[[ Provided entries open ]]

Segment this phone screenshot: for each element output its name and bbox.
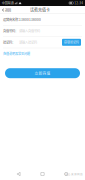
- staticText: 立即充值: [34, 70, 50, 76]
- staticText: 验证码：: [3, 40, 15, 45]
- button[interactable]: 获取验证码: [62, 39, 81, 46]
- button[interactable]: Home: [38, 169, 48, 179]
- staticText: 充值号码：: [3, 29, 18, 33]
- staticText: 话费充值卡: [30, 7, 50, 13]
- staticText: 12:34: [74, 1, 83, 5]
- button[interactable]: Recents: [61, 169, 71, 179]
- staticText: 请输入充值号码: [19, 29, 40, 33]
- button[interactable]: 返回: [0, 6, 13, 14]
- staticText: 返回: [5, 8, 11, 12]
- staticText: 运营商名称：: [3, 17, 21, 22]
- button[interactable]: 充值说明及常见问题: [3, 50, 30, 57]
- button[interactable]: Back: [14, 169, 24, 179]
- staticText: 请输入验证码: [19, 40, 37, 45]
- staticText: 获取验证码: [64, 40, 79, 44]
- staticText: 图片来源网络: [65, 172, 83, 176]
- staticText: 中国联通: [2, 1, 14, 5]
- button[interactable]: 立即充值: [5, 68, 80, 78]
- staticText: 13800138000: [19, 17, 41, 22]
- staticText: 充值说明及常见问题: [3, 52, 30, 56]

[[ Provided entries closed ]]

Activity >> Would you restate the listing word for word and leave every picture out?

Result of the task >>
Segment this phone screenshot: for each element output its name and bbox.
- staticText: 立即充值: [34, 70, 50, 76]
- staticText: 验证码：: [3, 40, 15, 45]
- button[interactable]: 获取验证码: [62, 39, 81, 46]
- button[interactable]: Home: [38, 169, 48, 179]
- staticText: 充值号码：: [3, 29, 18, 33]
- staticText: 话费充值卡: [30, 7, 50, 13]
- staticText: 12:34: [74, 1, 83, 5]
- button[interactable]: Recents: [61, 169, 71, 179]
- staticText: 请输入充值号码: [19, 29, 40, 33]
- button[interactable]: 返回: [0, 6, 13, 14]
- staticText: 返回: [5, 8, 11, 12]
- staticText: 运营商名称：: [3, 17, 21, 22]
- button[interactable]: 充值说明及常见问题: [3, 50, 30, 57]
- button[interactable]: Back: [14, 169, 24, 179]
- staticText: 请输入验证码: [19, 40, 37, 45]
- staticText: 获取验证码: [64, 40, 79, 44]
- staticText: 图片来源网络: [65, 172, 83, 176]
- staticText: 中国联通: [2, 1, 14, 5]
- button[interactable]: 立即充值: [5, 68, 80, 78]
- staticText: 13800138000: [19, 17, 41, 22]
- staticText: 充值说明及常见问题: [3, 52, 30, 56]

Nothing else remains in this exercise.